Bart De Wever, dites-nous donc...

DAVID COPPI

vendredi 02 juillet 2010, 08:30

L’« informateur » s’acquitte bien de sa mission. Bart De Wever a pris les choses en main le jeudi 17 juin, quatre jours après le scrutin qui l’a vu triompher en Flandre, et en deux semaines de « consultations » tous azimuts, que de chemin parcouru !

Il faut se souvenir d’où l’on vient : une législature, débutée péniblement en 2007 et clôturée anticipativement dans un chaos politico-communautaire indescriptible ; une campagne électorale hantée par l’idée que le scrutin du 13 juin serait peut-être le dernier pour la Belgique ; une victoire écrasante de la N-VA en Flandre, un parti séparatiste. Excusez du peu. Une séquence dramatique au possible. No future !

Et après ?… Il y eut Bart De Wever. Oui, lui. Au fil de ses déclarations, rares mais apaisantes, et de ses entretiens avec patrons, syndicats, tutti quanti, et maintenant les présidents de partis, le bouillant leader nationaliste soudain affable et bonhomme a fait retomber la tension. Le soleil brille à nouveau, et n’est pas seulement l’effet de l’été. Le pays n’est plus en guerre avec lui-même. L’espoir est permis. Qui eût cru cela possible de sa part ? Et en aussi peu de temps ?

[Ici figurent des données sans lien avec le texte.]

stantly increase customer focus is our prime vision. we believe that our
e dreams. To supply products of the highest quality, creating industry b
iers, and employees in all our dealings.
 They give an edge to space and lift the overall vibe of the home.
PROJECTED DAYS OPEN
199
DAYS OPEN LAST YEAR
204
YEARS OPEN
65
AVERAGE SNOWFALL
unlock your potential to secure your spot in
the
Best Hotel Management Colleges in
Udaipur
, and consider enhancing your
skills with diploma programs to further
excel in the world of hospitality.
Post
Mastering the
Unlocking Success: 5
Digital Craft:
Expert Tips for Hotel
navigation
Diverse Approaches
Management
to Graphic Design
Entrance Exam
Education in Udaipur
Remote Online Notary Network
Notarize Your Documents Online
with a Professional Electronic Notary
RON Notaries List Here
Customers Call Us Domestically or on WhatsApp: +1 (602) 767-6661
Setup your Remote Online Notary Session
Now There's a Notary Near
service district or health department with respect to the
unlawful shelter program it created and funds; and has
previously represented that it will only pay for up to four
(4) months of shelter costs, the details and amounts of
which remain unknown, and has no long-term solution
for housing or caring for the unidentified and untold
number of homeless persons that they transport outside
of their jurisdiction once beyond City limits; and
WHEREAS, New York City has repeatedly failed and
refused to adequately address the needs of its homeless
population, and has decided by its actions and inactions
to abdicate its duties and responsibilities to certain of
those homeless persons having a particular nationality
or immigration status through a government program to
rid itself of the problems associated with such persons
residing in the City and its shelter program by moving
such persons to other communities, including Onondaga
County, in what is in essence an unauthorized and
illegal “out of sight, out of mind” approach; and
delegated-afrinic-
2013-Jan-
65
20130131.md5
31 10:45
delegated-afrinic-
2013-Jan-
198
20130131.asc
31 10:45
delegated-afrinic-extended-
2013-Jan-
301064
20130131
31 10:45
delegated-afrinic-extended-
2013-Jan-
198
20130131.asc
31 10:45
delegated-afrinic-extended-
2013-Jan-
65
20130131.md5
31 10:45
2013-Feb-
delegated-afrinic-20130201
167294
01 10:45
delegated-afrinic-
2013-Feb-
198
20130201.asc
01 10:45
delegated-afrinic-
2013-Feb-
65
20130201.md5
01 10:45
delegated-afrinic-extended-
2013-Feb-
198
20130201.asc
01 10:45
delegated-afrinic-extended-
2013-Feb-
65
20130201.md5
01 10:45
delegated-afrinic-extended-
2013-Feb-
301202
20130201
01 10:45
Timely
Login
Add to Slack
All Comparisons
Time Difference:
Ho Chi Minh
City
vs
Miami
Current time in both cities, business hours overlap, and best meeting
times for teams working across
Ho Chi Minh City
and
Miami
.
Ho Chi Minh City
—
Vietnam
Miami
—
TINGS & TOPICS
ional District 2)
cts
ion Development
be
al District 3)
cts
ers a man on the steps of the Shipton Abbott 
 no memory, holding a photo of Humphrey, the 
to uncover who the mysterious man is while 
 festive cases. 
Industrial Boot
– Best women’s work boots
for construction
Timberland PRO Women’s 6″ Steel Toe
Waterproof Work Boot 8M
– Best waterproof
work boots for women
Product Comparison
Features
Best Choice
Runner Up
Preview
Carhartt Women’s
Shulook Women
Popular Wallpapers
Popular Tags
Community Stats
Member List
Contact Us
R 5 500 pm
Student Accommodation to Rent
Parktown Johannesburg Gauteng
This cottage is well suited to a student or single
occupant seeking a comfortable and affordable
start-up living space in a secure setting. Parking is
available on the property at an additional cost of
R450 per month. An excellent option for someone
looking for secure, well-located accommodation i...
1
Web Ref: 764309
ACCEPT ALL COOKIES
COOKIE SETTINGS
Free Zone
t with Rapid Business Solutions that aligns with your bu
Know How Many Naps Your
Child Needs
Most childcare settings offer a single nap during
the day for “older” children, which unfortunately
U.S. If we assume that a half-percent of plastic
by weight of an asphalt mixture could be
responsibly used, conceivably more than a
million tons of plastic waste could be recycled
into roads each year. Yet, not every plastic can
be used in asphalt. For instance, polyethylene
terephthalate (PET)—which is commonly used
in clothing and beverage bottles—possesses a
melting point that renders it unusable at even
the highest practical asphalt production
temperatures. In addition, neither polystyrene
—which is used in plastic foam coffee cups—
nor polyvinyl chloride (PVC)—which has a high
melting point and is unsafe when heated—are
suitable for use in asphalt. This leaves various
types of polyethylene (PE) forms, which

Nous en sommes là. Bien. Positif. Bravo. Mais, cela ne suffit pas. Bart De Wever n’est pas quitte pour autant. L’informateur pas comme les autres a une mission pas comme les autres : on attend de lui qu’il consulte, écoute, mais aussi qu’il « conclue ». Que son tour de table fasse « avancer le Schmilblick ». Que son « rapport » au Roi soit substantiel. Qu’il dise avec quelle coalition il lui semble opportun d’engager à présent les vraies négociations politiques, sur la réforme de l’Etat comme sur le chapitre socioéconomique. Qu’il cède le témoin à un « formateur » – Elio Di Rupo – dans de bonnes conditions.

Il n’est tenu, pour cela, par aucun délai. Ce vendredi ? Ce week-end ? Quelques jours encore ? Au début de la prochaine ? Soit. Qu’il prenne son temps… même si l’on pressent que le temps est compté désormais.

Car le calme de l’après-13 juin est un miracle. Il est précaire. Le quasi-enthousiasme de voir l’improbable duo De Wever – Di Rupo à l’œuvre peut s’éteindre comme une bougie. On serait replongés dans le noir. On aurait laissé passer sa chance. Le « momentum ». Et alors là, tout repart en vrille ! Bart De Wever, dites-nous donc…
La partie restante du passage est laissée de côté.